Vers les trois heures, ahuri par le brouhaha, assourdi par le tintamarre, j’étais allé faire un tour le long de l’eau, entre la rivière et le bois.

Or, au détour d’un chemin creux, derrière un bouquet de châtaigniers, je surpris, bien sans le vouloir, ce pittoresque dialogue :

— « Babylas ? — Guï ! guï ! — Donnez vos menottes, Babylas. — Guï !… — Assez de guï guï comme cela. Donnez vos menottes et caressez maîtresse qui vous aime et ne veut pas vous laisser rôtir. »

C’était, figurez-vous d’ici l’idylle, c’était mademoiselle Marine, les yeux en pleurs, assise au revers d’un fossé et tenant par les pattes de devant le petit cochon, baptisé Babylas pour des motifs mystérieux, le petit cochon qui, debout, les pieds dans la mousse, secouait ses oreilles courtes et remuait son groin rosé.

J’apparais.

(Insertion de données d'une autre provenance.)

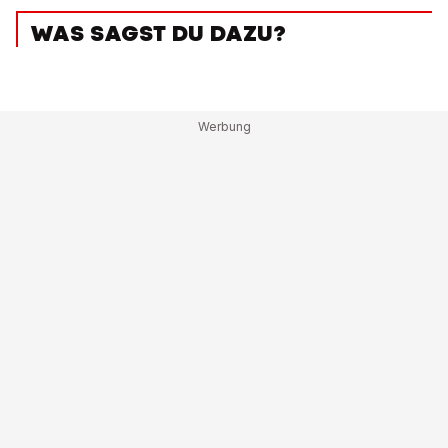
WAS SAGST DU DAZU?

Marine surprise lâche Babylas qui s’enfuit. Je cours, je rattrape Babylas, je le ramène en le flattant. Puis je m’assieds près de Marine, qui me raconte son histoire.

Essayeuse six jours de la semaine dans un important magasin, mademoiselle Marine se reposait le septième en tenant la barre sur le canot où ramait Fernand. Depuis quelque temps cela ne l’amusait plus guère. Braves garçons ces canotiers, mais pas galants du tout, ne songeant qu’à développer leurs biceps, et pour unique distraction, toujours des berges hérissées de ronces et percées de trous de rats d’eau, toujours des rangées de peupliers droits sur le ciel bleu comme les dents d’un peigne.

Heureusement, c’était fini, désormais barrera qui voudra !

Fernand, d’ailleurs, venait de mettre le comble à ses méfaits en essayant d’emporter Babylas, ce pauvre Babylas ! dans un cabaret de Chatou, pour l’y manger à la sauce caraïbe.

— Écoutez plutôt : les entendez-vous ?

En effet, dans les miroitements d’un couchant splendide, une barque mince filait sur l’eau au va-et-vient de six torses multicolores, et la brise nous apportait cette chanson emprunté au mystère connu :


Rendez-moi mon cochon s’il vous plaît,
Voulez-vous me le rendre ?…


Nous ne rendîmes pas le cochon. Marine logeant chez sa sœur, une femme sérieuse, mariée, et ma chambre d’hôtel étant trop exiguë pour qu’on pût décemment y faire place à Babylas, nous mîmes Babylas en nourrice, à tant l’année, chez une vieille paysanne vaguement aubergiste qui voulut bien nous donner à dîner. Depuis, tous les dimanches, nous allions chez elle pour manger une omelette et demander des nouvelles de Babylas.

Du reste, Babylas était charmant. Nous constations chaque semaine combien il croissait en âge et en sagesse. Il croissait autrement aussi, un peu trop même, à vrai dire, Marine était désolée de ne pouvoir plus le prendre dans ses bras.

Puis l’hiver arriva qui interrompit nos promenades. En outre, une brouille survint ; nous restâmes deux mois sans revoir Babylas…

— Allons, mam’selle Marine, soyez raisonnable. Voilà-t’y pas de quoi tant pleurer ? À la prochaine foire d’avril, je vous achèterai un Babylas tout neuf, qui sera le même que l’autre. Ces bêtes-là, dame ! c’est un peu comme les amours : quand ça ne croît plus ça dépérit ; voilà pourquoi faut les remplacer tous les ans.

La mort de Babylas nous avait attristés, on s’en accusait mutuellement ! et le retour à Paris fut maussade.

Le lendemain, Marine me quittait, cette fois pour toujours, en me laissant ce mot sur la table :

— Décidément j’ai réfléchi ; je crois qu’au moins en fait d’amour la vieille paysanne avait raison.